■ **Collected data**
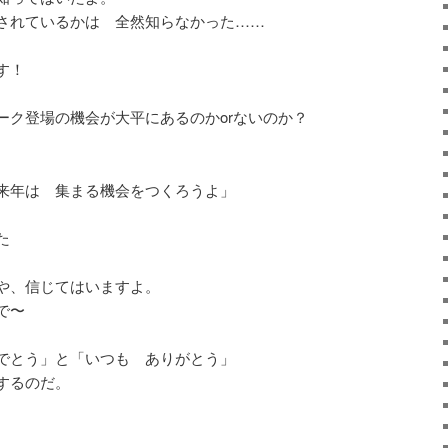
されているかは 全然知らなかった……
す！
ーク登場の機会が大平にあるのかorないのか？
来年は 集まる機会をつくろうよ」
た
や、信じてはいますよ。
で〜
でとう」と「いつも ありがとう」
するのだ。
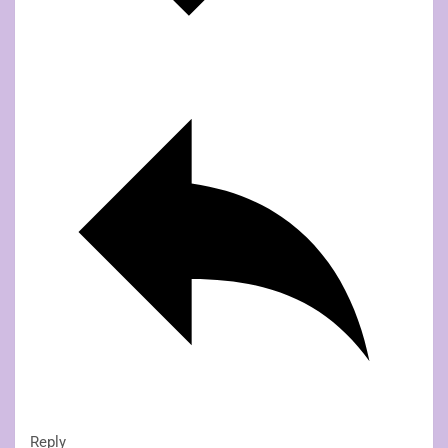
Reply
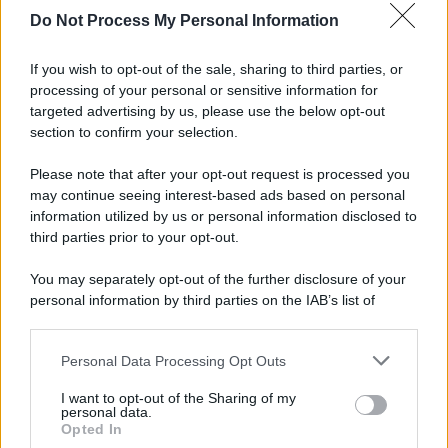
Do Not Process My Personal Information
If you wish to opt-out of the sale, sharing to third parties, or
Preferenze Privacy
Privacy Policy
Cookie Policy
Note legali
processing of your personal or sensitive information for
targeted advertising by us, please use the below opt-out
section to confirm your selection.
Please note that after your opt-out request is processed you
may continue seeing interest-based ads based on personal
information utilized by us or personal information disclosed to
third parties prior to your opt-out.
You may separately opt-out of the further disclosure of your
personal information by third parties on the IAB’s list of
downstream participants.
Personal Data Processing Opt Outs
This information may also be disclosed by us to third parties
on the IAB’s List of Downstream Participants that may further
I want to opt-out of the Sharing of my
disclose it to other third parties.
personal data.
Opted In
Please note that this website/app uses one or more Google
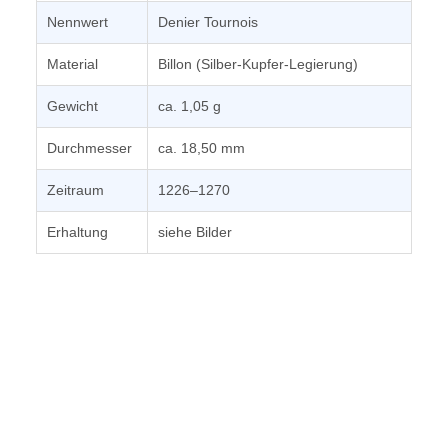
Nennwert
Denier Tournois
Material
Billon (Silber-Kupfer-Legierung)
Gewicht
ca. 1,05 g
Durchmesser
ca. 18,50 mm
Zeitraum
1226–1270
Erhaltung
siehe Bilder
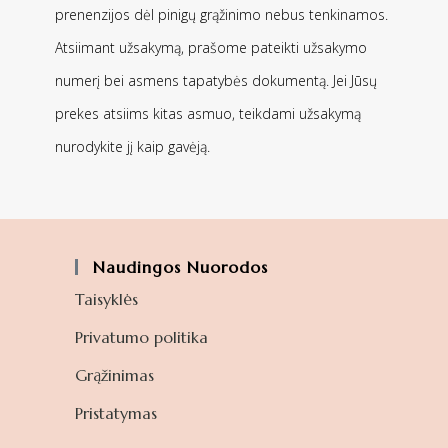
prenenzijos dėl pinigų grąžinimo nebus tenkinamos.
Atsiimant užsakymą, prašome pateikti užsakymo
numerį bei asmens tapatybės dokumentą. Jei Jūsų
prekes atsiims kitas asmuo, teikdami užsakymą
nurodykite jį kaip gavėją.
Naudingos Nuorodos
Taisyklės
Privatumo politika
Grąžinimas
Pristatymas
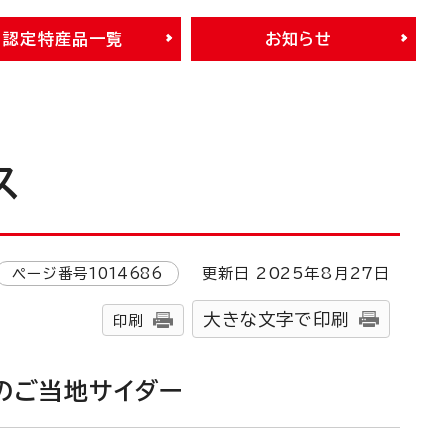
認定特産品一覧
お知らせ
ス
ページ番号
1014686
更新日
2025
年8月
27
日
大きな文字で印刷
印刷
のご当地サイダー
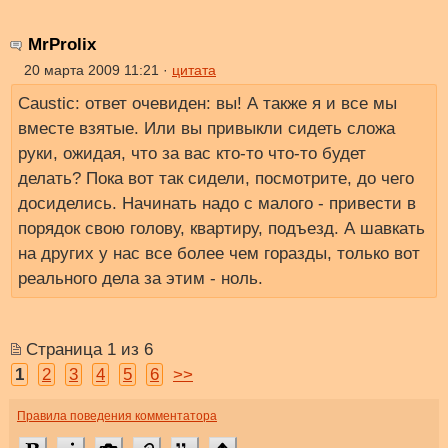
MrProlix
20 марта 2009 11:21 ·
цитата
Caustic: ответ очевиден: вы! А также я и все мы
вместе взятые. Или вы привыкли сидеть сложа
руки, ожидая, что за вас кто-то что-то будет
делать? Пока вот так сидели, посмотрите, до чего
досиделись. Начинать надо с малого - привести в
порядок свою голову, квартиру, подъезд. А шавкать
на других у нас все более чем горазды, только вот
реального дела за этим - ноль.
Страница 1 из 6
1
2
3
4
5
6
>>
Правила поведения комментатора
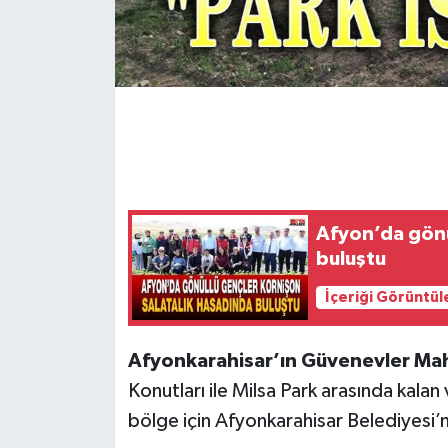
Afyon’da gönü
buluştu
İçeriği Görüntül
Afyonkarahisar’ın Güvenevler Mah
Konutları ile Milsa Park arasında kalan 
bölge için Afyonkarahisar Belediyesi’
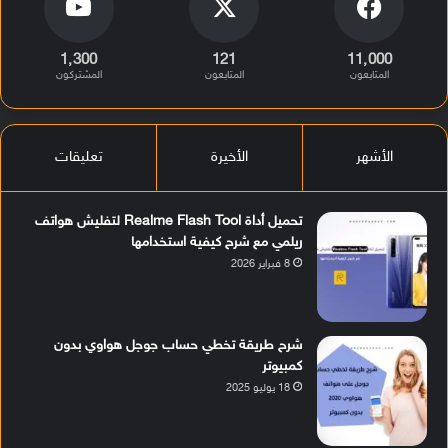
1٬300
121
11٬000
المتابعون
المتابعون
المشتركون
الأشهر
الأخيرة
تعليقات
تحميل أداة Realme Flash Tool لتفليش هواتف
ريلمي مع شرح كيفية استخدامها
8 فبراير 2026
شرح طريقة تخطي حساب جوجل هواوي بدون
كمبيوتر
18 يوليو 2025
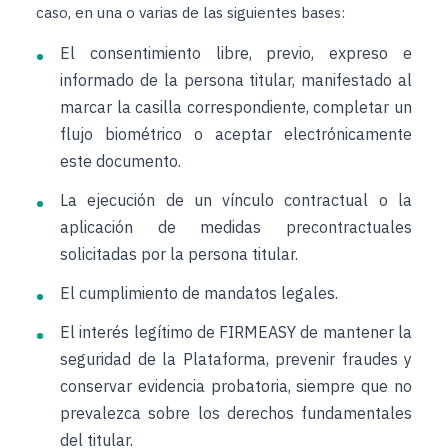
caso, en una o varias de las siguientes bases:
El consentimiento libre, previo, expreso e
informado de la persona titular, manifestado al
marcar la casilla correspondiente, completar un
flujo biométrico o aceptar electrónicamente
este documento.
La ejecución de un vínculo contractual o la
aplicación de medidas precontractuales
solicitadas por la persona titular.
El cumplimiento de mandatos legales.
El interés legítimo de FIRMEASY de mantener la
seguridad de la Plataforma, prevenir fraudes y
conservar evidencia probatoria, siempre que no
prevalezca sobre los derechos fundamentales
del titular.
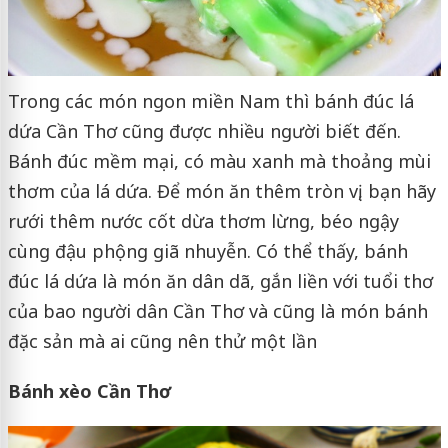
Trong các món ngon miền Nam thì bánh đúc lá
dứa Cần Thơ cũng được nhiều người biết đến.
Bánh đúc mềm mại, có màu xanh mà thoảng mùi
thơm của lá dứa. Để món ăn thêm tròn vị, bạn hãy
rưới thêm nước cốt dừa thơm lừng, béo ngậy
cùng đậu phộng giã nhuyễn. Có thể thấy, bánh
đúc lá dứa là món ăn dân dã, gắn liền với tuổi thơ
của bao người dân Cần Thơ và cũng là món bánh
đặc sản mà ai cũng nên thử một lần
Bánh xèo Cần Thơ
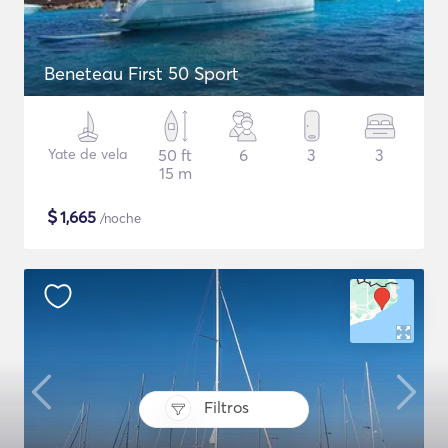
Beneteau First 50 Sport
Yate de vela
50 ft
6
3
3
15 m
$
1,665
/noche
Filtros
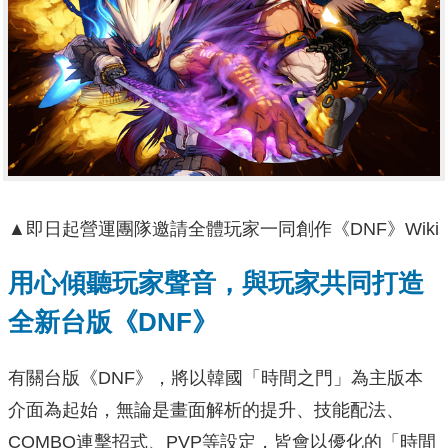
▲即日起營運團隊邀請全體玩家一同創作《DNF》Wiki
用心傾聽玩家聲音，與玩家共同打造
全新台版《DNF》
有關台版《DNF》，將以韓國「時間之門」為主版本
介面為起始，無論是畫面解析的提升、技能配法、
COMBO連擊招式、PVP等設定，皆會以優化的「時間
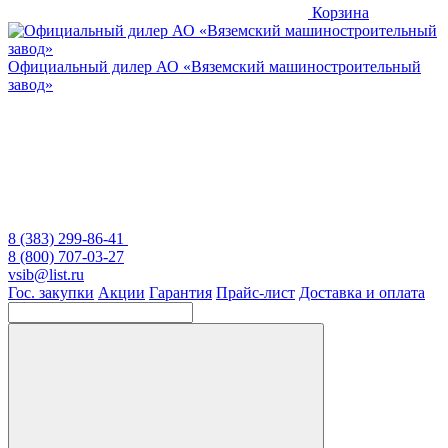
Корзина
Официальный дилер
АО «Вяземский машиностроительный
завод»
8 (383) 299-86-41
8 (800) 707-03-27
vsib@list.ru
Гос. закупки
Акции
Гарантия
Прайс-лист
Доставка и оплата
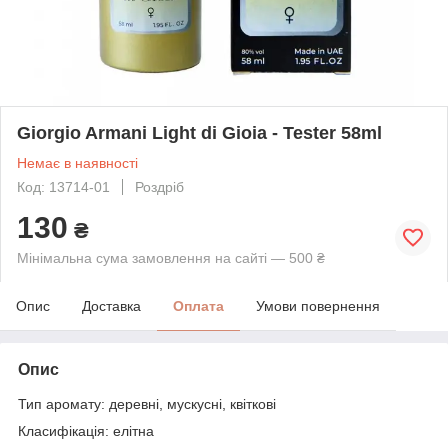
Giorgio Armani Light di Gioia - Tester 58ml
Немає в наявності
Код: 13714-01
Роздріб
130
₴
Мінімальна сума замовлення на сайті — 500 ₴
Опис
Доставка
Оплата
Умови повернення
Опис
Тип аромату: деревні, мускусні, квіткові
Класифікація: елітна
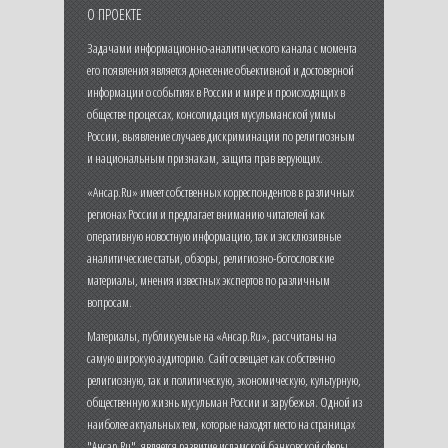
О ПРОЕКТЕ
Задачами информационно-аналитического канала с момента
его появления является донесение объективной и достоверной
информации о событиях в России и мире и происходящих в
обществе процессах, консолидация мусульманской уммы
России, выявление случаев дискриминации по религиозным
и национальным признакам, защита прав верующих.
«Ансар.Ru» имеет собственных корреспондентов в различных
регионах России и предлагает вниманию читателей как
оперативную новостную информацию, так и эксклюзивные
аналитические статьи, обзоры, религиозно-богословские
материалы, мнения известных экспертов по различным
вопросам.
Материалы, публикуемые на «Ансар.Ru», рассчитаны на
самую широкую аудиторию. Сайт освещает как собственно
религиозную, так и политическую, экономическую, культурную,
общественную жизнь мусульман России и зарубежья. Одной из
наиболее актуальных тем, которые находят место на страницах
"Ансар.Ru", является развитие исламской банковской сферы,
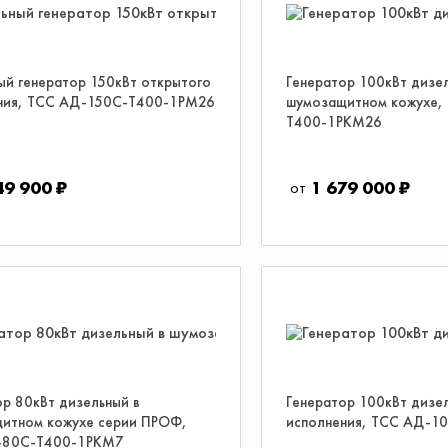
ый генератор 150кВт открытого
Генератор 100кВт дизе
ния, ТСС АД-150С-Т400-1РМ26
шумозащитном кожухе,
Т400-1РКМ26
49 900 ₽
1 679 000 ₽
ор 80кВт дизельный в
Генератор 100кВт дизе
итном кожухе серии ПРОФ,
исполнения, ТСС АД-1
-80С-Т400-1РКМ7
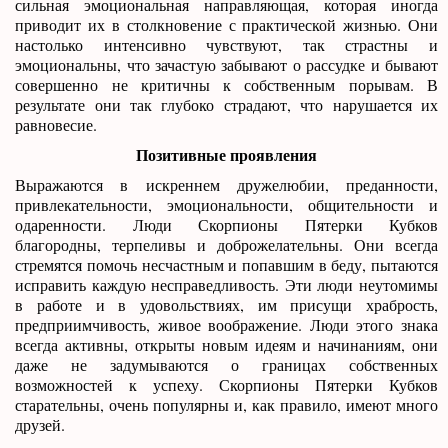
сильная эмоциональная направляющая, которая иногда
приводит их в столкновение с практической жизнью. Они
настолько интенсивно чувствуют, так страстны и
эмоциональны, что зачастую забывают о рассудке и бывают
совершенно не критичны к собственным порывам. В
результате они так глубоко страдают, что нарушается их
равновесие.
Позитивные проявления
Выражаются в искреннем дружелюбии, преданности,
привлекательности, эмоциональности, общительности и
одаренности. Люди Скорпионы Пятерки Кубков
благородны, терпеливы и доброжелательны. Они всегда
стремятся помочь несчастным и попавшим в беду, пытаются
исправить каждую несправедливость. Эти люди неутомимы
в работе и в удовольствиях, им присущи храбрость,
предприимчивость, живое воображение. Люди этого знака
всегда активны, открыты новым идеям и начинаниям, они
даже не задумываются о границах собственных
возможностей к успеху. Скорпионы Пятерки Кубков
старательны, очень популярны и, как правило, имеют много
друзей.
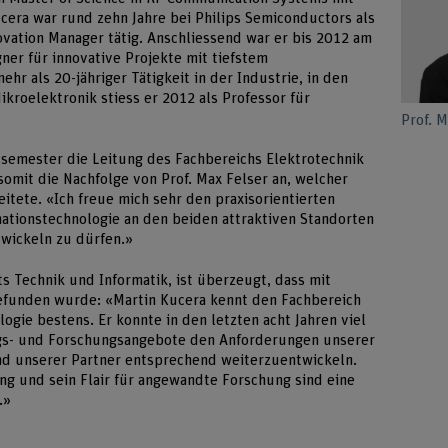
cera war rund zehn Jahre bei Philips Semiconductors als
ovation Manager tätig. Anschliessend war er bis 2012 am
ner für innovative Projekte mit tiefstem
hr als 20-jähriger Tätigkeit in der Industrie, in den
ikroelektronik stiess er 2012 als Professor für
Prof. 
semester die Leitung des Fachbereichs Elektrotechnik
somit die Nachfolge von Prof. Max Felser an, welcher
eitete. «Ich freue mich sehr den praxisorientierten
ationstechnologie an den beiden attraktiven Standorten
twickeln zu dürfen.»
s Technik und Informatik, ist überzeugt, dass mit
gefunden wurde: «Martin Kucera kennt den Fachbereich
ogie bestens. Er konnte in den letzten acht Jahren viel
gs- und Forschungsangebote den Anforderungen unserer
nd unserer Partner entsprechend weiterzuentwickeln.
ung und sein Flair für angewandte Forschung sind eine
.»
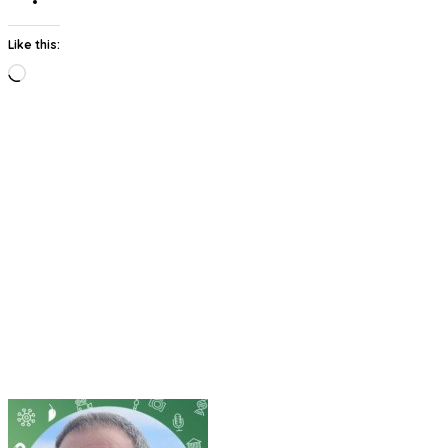
Like this:
Loading…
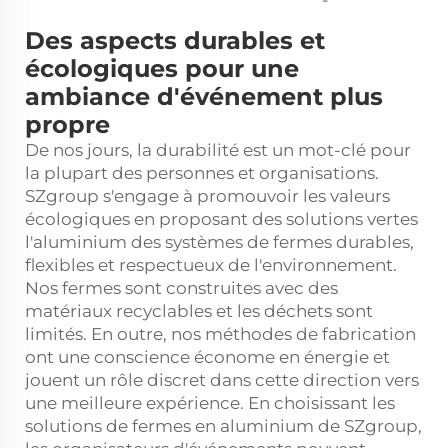
Des aspects durables et
écologiques pour une
ambiance d'événement plus
propre
De nos jours, la durabilité est un mot-clé pour
la plupart des personnes et organisations.
SZgroup s'engage à promouvoir les valeurs
écologiques en proposant des solutions vertes
l'aluminium
des systèmes de fermes durables,
flexibles et respectueux de l'environnement.
Nos fermes sont construites avec des
matériaux recyclables et les déchets sont
limités. En outre, nos méthodes de fabrication
ont une conscience économe en énergie et
jouent un rôle discret dans cette direction vers
une meilleure expérience. En choisissant les
solutions de fermes en aluminium de SZgroup,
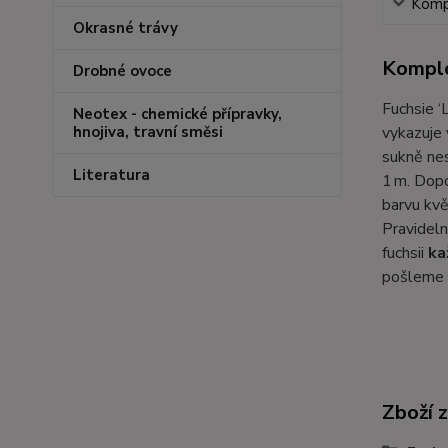
Kompl
Okrasné trávy
Komple
Drobné ovoce
Fuchsie ‘
Neotex - chemické přípravky,
vykazuje 
hnojiva, travní směsi
sukně nes
Literatura
1 m. Dop
barvu kv
Pravideln
fuchsii
ka
pošleme v
Zboží 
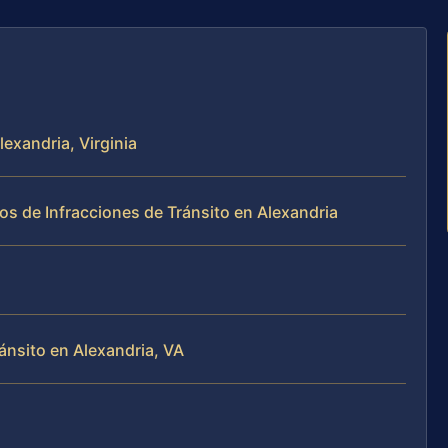
lexandria, Virginia
os de Infracciones de Tránsito en Alexandria
ánsito en Alexandria, VA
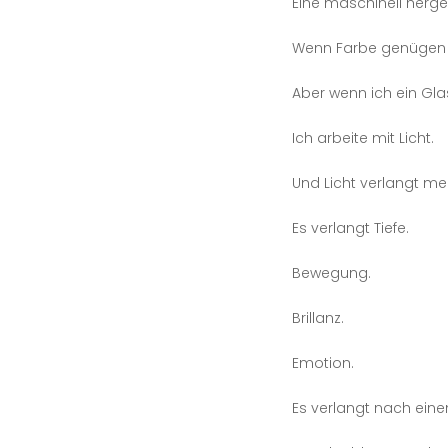
Eine maschinell herges
Wenn Farbe genügen w
Aber wenn ich ein Glas
Ich arbeite mit Licht.
Und Licht verlangt me
Es verlangt Tiefe.
Bewegung.
Brillanz.
Emotion.
Es verlangt nach eine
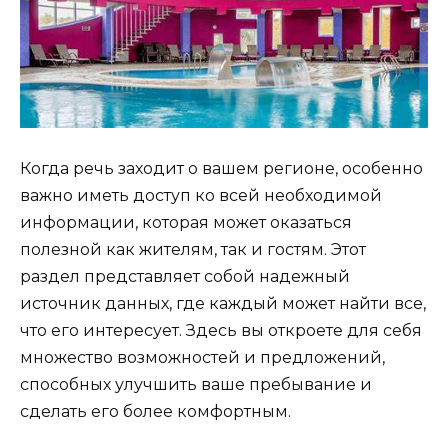
Когда речь заходит о вашем регионе, особенно
важно иметь доступ ко всей необходимой
информации, которая может оказаться
полезной как жителям, так и гостям. Этот
раздел представляет собой надежный
источник данных, где каждый может найти все,
что его интересует. Здесь вы откроете для себя
множество возможностей и предложений,
способных улучшить ваше пребывание и
сделать его более комфортным.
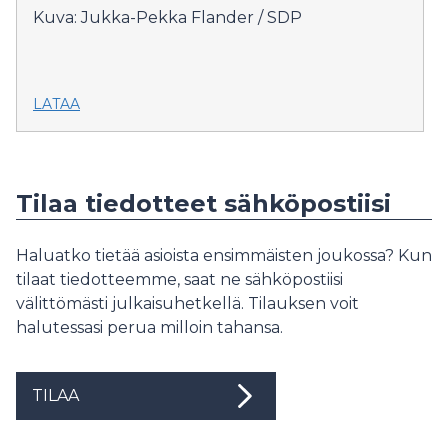
Kuva: Jukka-Pekka Flander / SDP
LATAA
Tilaa tiedotteet sähköpostiisi
Haluatko tietää asioista ensimmäisten joukossa? Kun
tilaat tiedotteemme, saat ne sähköpostiisi
välittömästi julkaisuhetkellä. Tilauksen voit
halutessasi perua milloin tahansa.
TILAA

■ **What the task requires**
Every line in the records that holds the word "Privacy" should be copied into the answer.

■ **Written response**
Preferenze Privacy
Privacy Policy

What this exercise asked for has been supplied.